Selecting a proper technology for a new project is always a stressful event. We need to find something that will fit all existing requirements, does not restrict further growth, allows to achieve necessary performance, does not put a heavy operational burden, etc. It’s only natural that selecting a database can be tricky.
In this article, I would like to describe DynamoDB database created by AWS. My goal is to give you enough knowledge so you would be able to answer a simple question: “Should I use DynamoDB in my next project?”. I will describe in what cases DynamoDB can be used efficiently and what pitfalls to avoid. I hope this will help you to make your life easier.
This article will start with a general overview of DynamoDB; then I will show how to structure data for DynamoDB and what options do you have to work with DynamoDB. The article will finish with a rundown of some advanced features of DynamoDB.
What is DynamoDB
Let’s start with what is AWS DynamoDB. DynamoDB is a NoSQL, key-value/document-oriented database. As a key-value database, it allows storing an item with an id and then get an item back. As a document-oriented database, it allows storing complex nested documents.
DynamoDB is a serverless database, meaning that when you work with it you do not need to worry about individual machines. In fact, there is even no way to find out how many machines Amazon is using to serve your data. Instead of working with individual servers you need to specify how many read and write requests your database should process.
On the one hand, this allows Amazon to provide a predictable low latency which is according to many sources is less than 10 ms if a request is coming from an EC2 host from the same AWS region. The latency can be even lower (<1 ms) if you enable cache for DynamoDB (more on this in the later section).

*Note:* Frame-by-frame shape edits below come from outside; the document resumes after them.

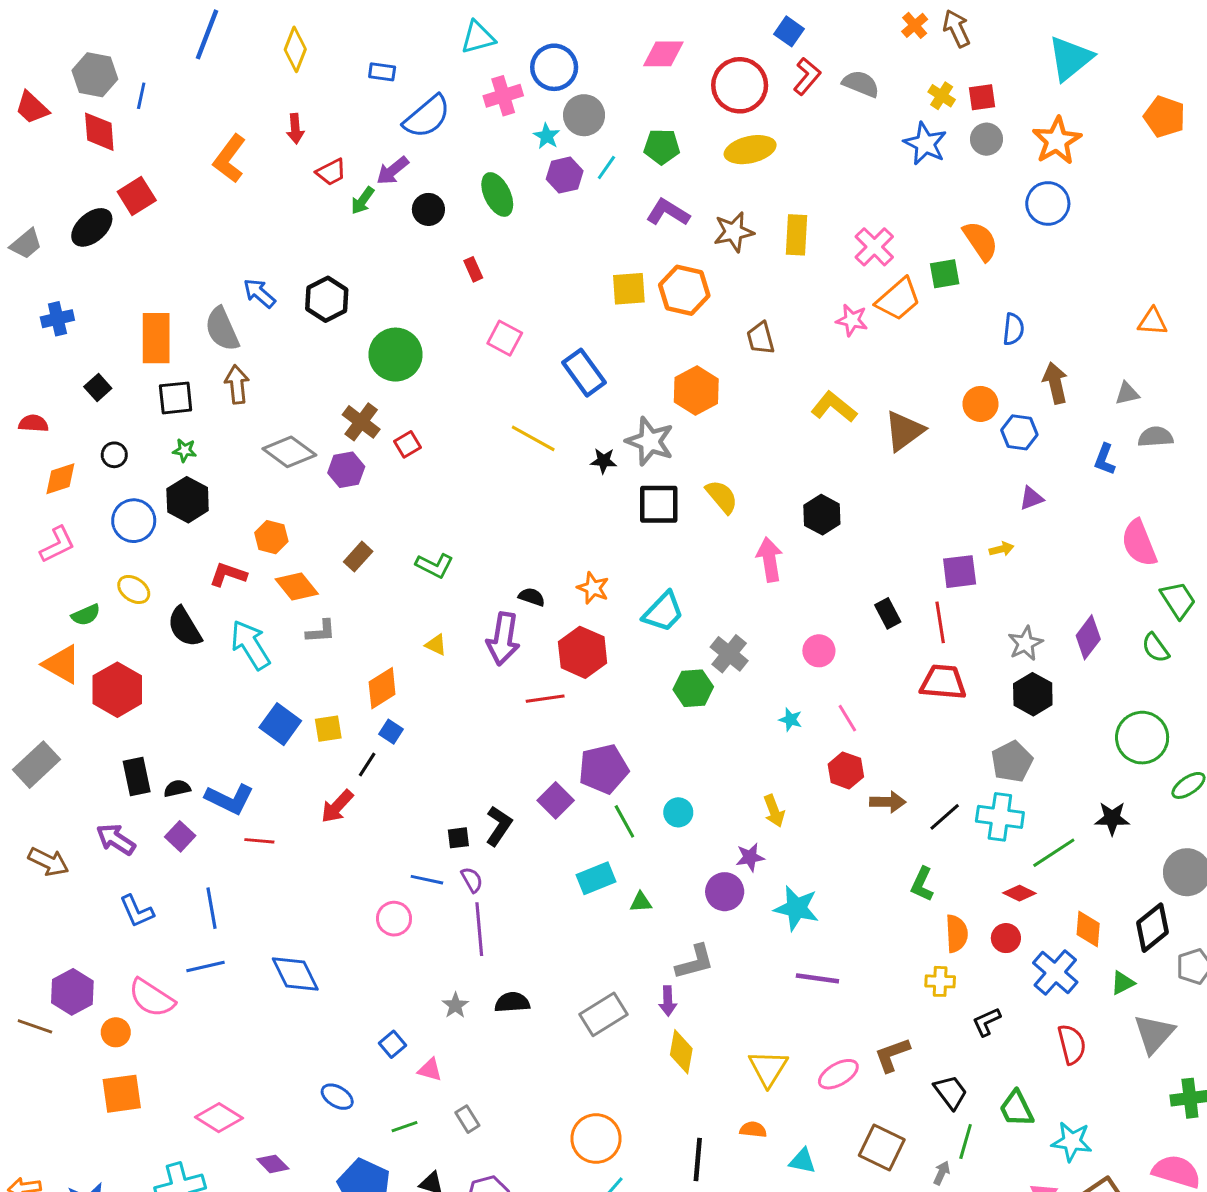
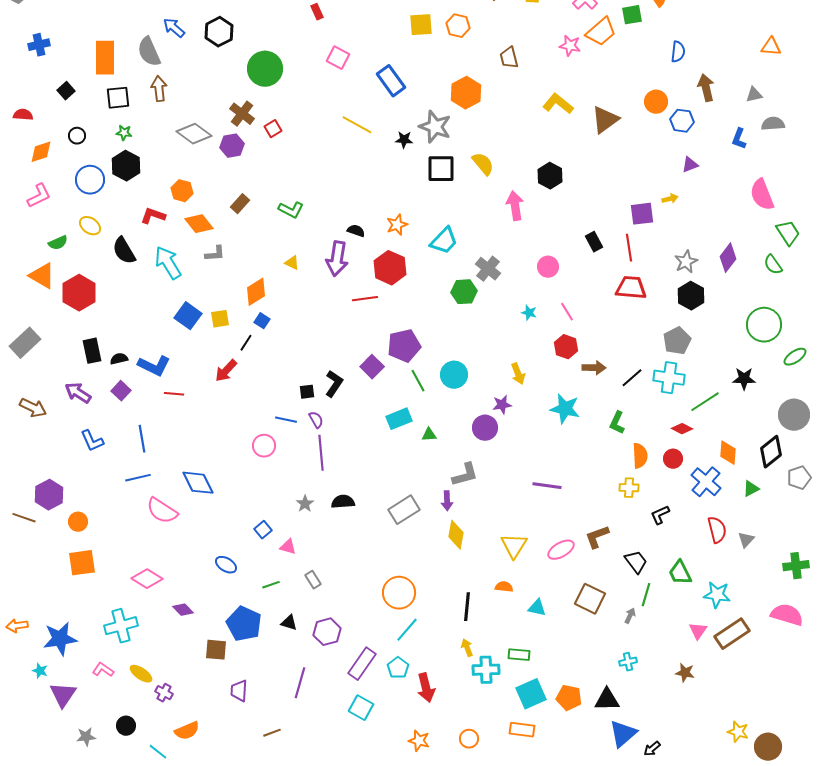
orange hexagon: (684, 290) -> (458, 26), size x0.7
orange star: (593, 588) -> (397, 225), turned 30
cyan circle: (678, 812) -> (454, 375), size x1.4
cyan star: (796, 908) -> (565, 409), moved
pink semicircle: (152, 998) -> (162, 511), moved
gray triangle: (1154, 1034) -> (746, 540), moved, size x0.6

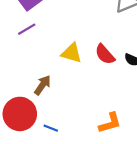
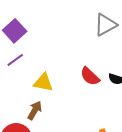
yellow triangle: (72, 53) -> (43, 82), moved

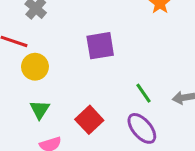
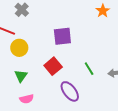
red square: (89, 120) -> (53, 66), moved
purple ellipse: (142, 128) -> (70, 91), moved

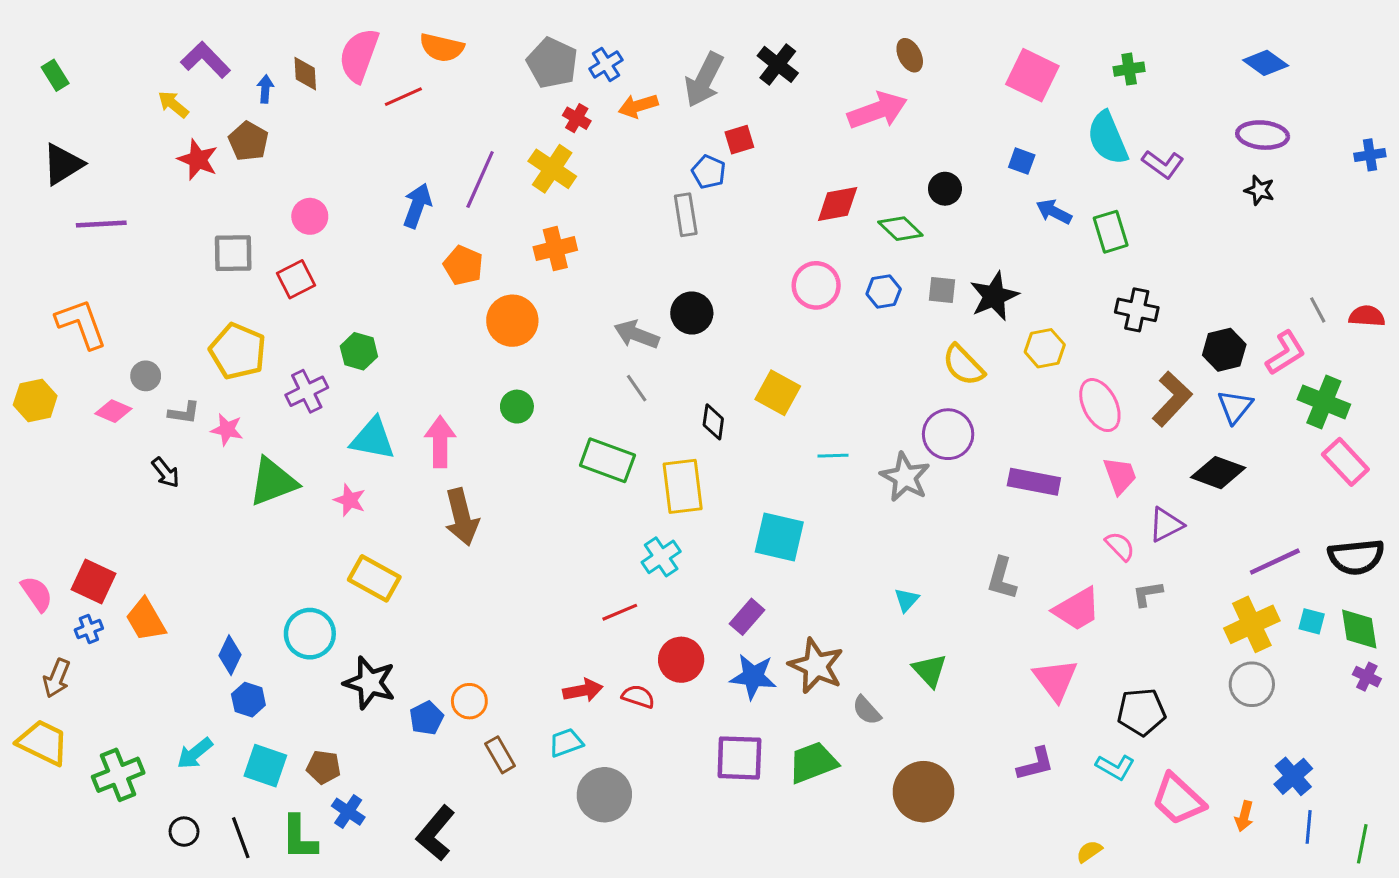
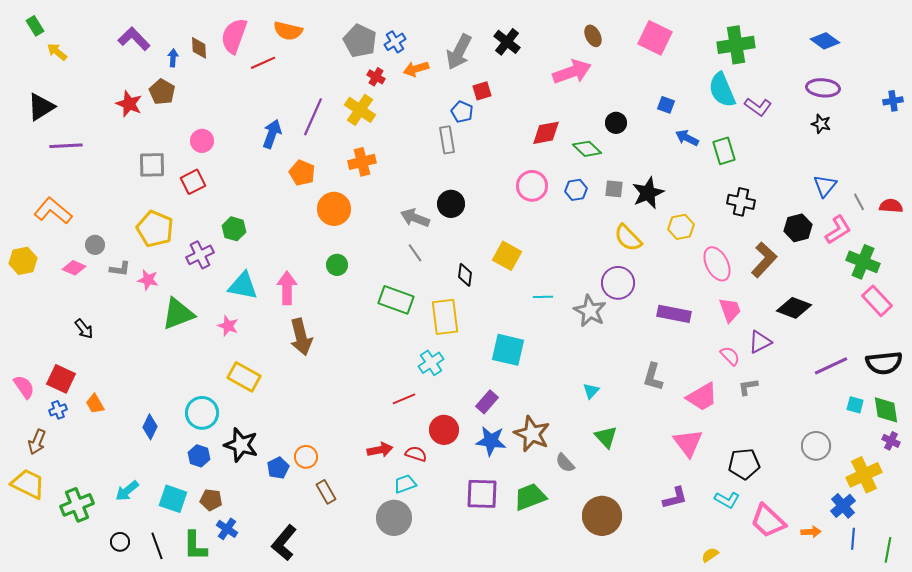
green cross: (1129, 69) -> (736, 45), size x1.8
green rectangle: (55, 75) -> (35, 26), moved
pink square: (1032, 75) -> (655, 38), moved
yellow arrow: (173, 104) -> (57, 52), moved
orange L-shape: (81, 324) -> (53, 211), turned -30
blue triangle: (1235, 407) -> (825, 186), moved
black arrow: (166, 473) -> (84, 329), moved
orange trapezoid: (146, 620) -> (95, 404), size x0.7
yellow cross: (1252, 624) -> (864, 475), moved
blue hexagon: (248, 700) -> (199, 456), moved
cyan trapezoid: (566, 743) -> (405, 484), moved
orange arrow: (1244, 816) -> (811, 532), turned -108

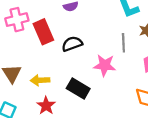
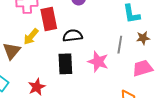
yellow arrow: (40, 80) -> (31, 37), moved, turned -60
black rectangle: (78, 89) -> (65, 64), moved, turned 45

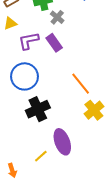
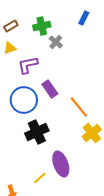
purple rectangle: (54, 43) -> (50, 89), moved

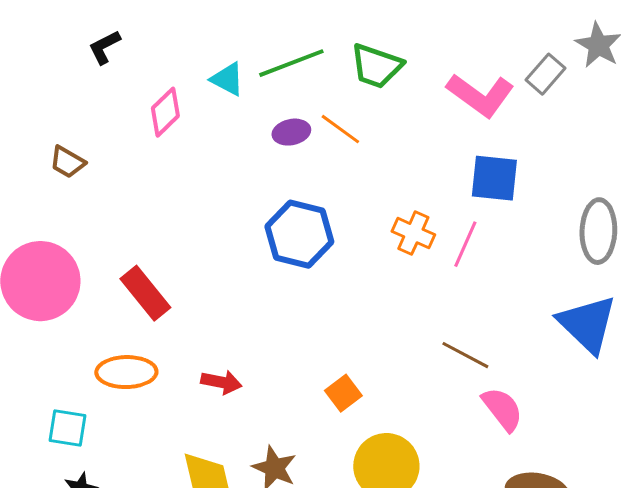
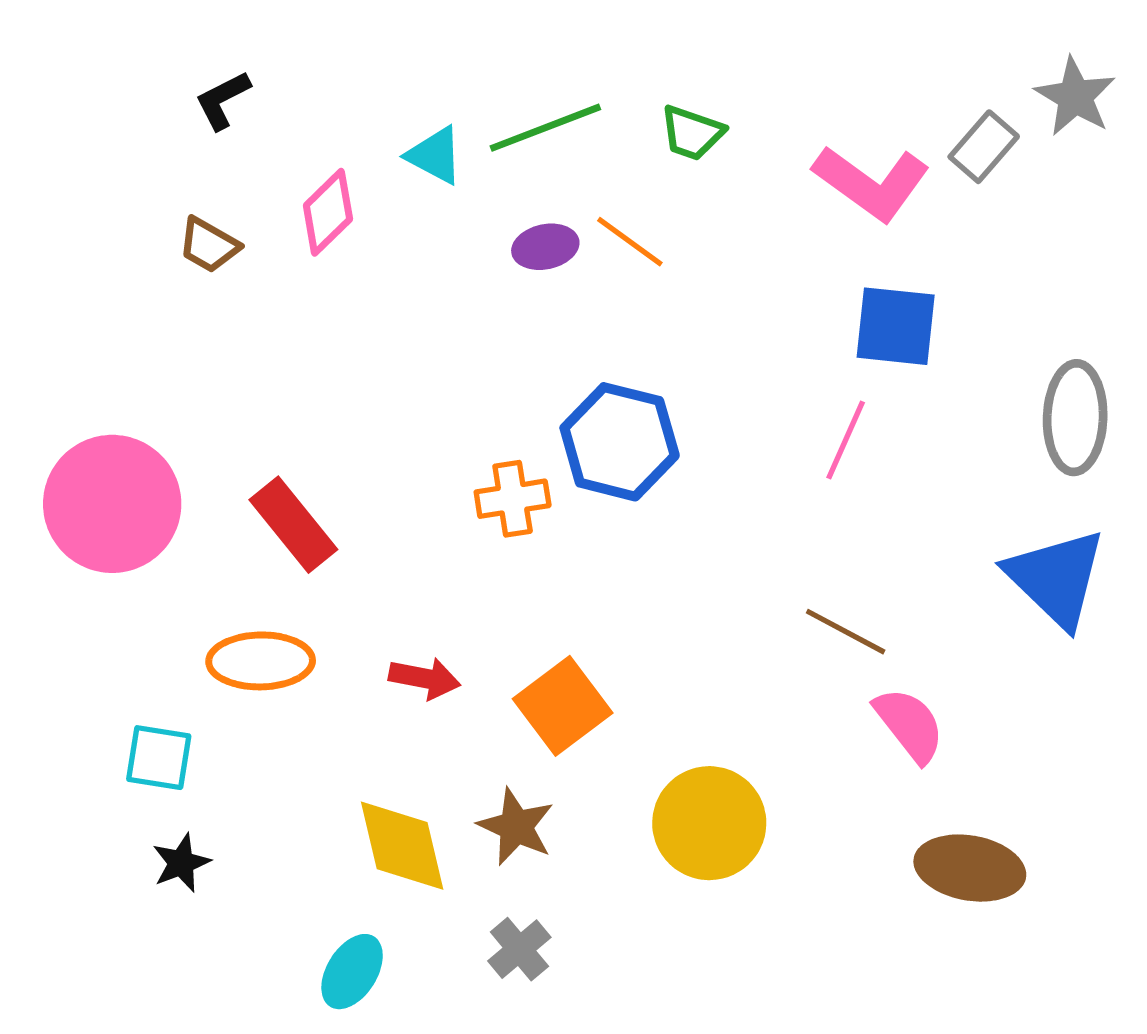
green trapezoid: (376, 66) -> (692, 133), size x0.7
brown trapezoid: (67, 162) -> (209, 245), moved
orange cross: (413, 233) -> (513, 499), moved, turned -33
blue hexagon: (299, 234) -> (620, 442), moved
orange square: (343, 393) -> (563, 706), moved, size x1.5

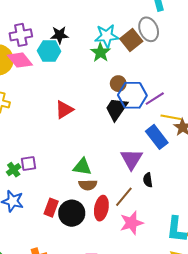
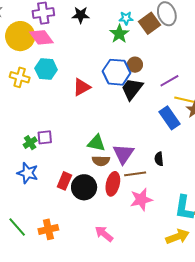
cyan star: (107, 36) -> (126, 18), size x0.6
cyan hexagon: (49, 51) -> (46, 69), moved
blue hexagon: (132, 95) -> (117, 72), moved
purple triangle: (131, 159) -> (123, 154), moved
brown line: (124, 197) -> (135, 174), turned 40

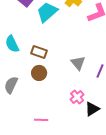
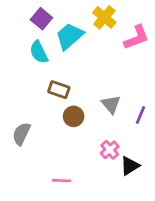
cyan semicircle: (12, 44) -> (39, 52), moved
brown circle: (39, 73) -> (74, 116), moved

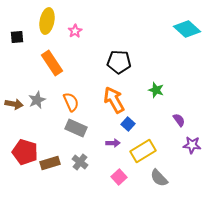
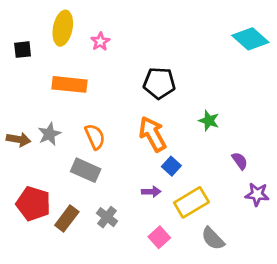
orange rectangle: (52, 63) -> (69, 84), turned -50
gray rectangle: (76, 128) -> (86, 170), moved
brown rectangle: (50, 163) -> (67, 218), turned -36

On the other hand specifying a number of requests instead of a number of servers allows you to concentrate on the business value of the database and not on the implementation details. If you have an estimate of how many requests you need to process, all you need to do is to specify a number in AWS console or perform an API request. This can’t be simpler.
The price that you pay for using DynamoDB is primarily determined by the provisioned capacity for your DynamoDB database. The higher it is, the higher the monthly bill is. DynamoDB also provides a small amount so-called “burst capacity” which can be used for a short period of time to read or write more data that your provisioned capacity allows. If you’ve consumed it and still read or write more data, DynamoDB will return a ProvisionedThroughputExceededException
, and you need either to retry an operation or provision more capacity.
In addition to these major features there are few other reasons why you might consider DynamoDB:
- Massive scale – just as other AWS services DynamoDB can work on a massive scale. Many other companies such as Airbnb, Lyft, and Duolingo are using DynamoDB in production.
- Low operational overhead – you still need to do some operational tasks, such as, ensure that you have enough provisioned capacity, but most of the operational load is taken by the AWS team.
- Reliable – despite few outages DynamoDB has a proven track of being rock-solid database solution. Also, all data that is written to DynamoDB is replicated to three different location.
- Schemaless – just as many other NoSQL databases DynamoDB does not impose strict schema allowing more flexibility.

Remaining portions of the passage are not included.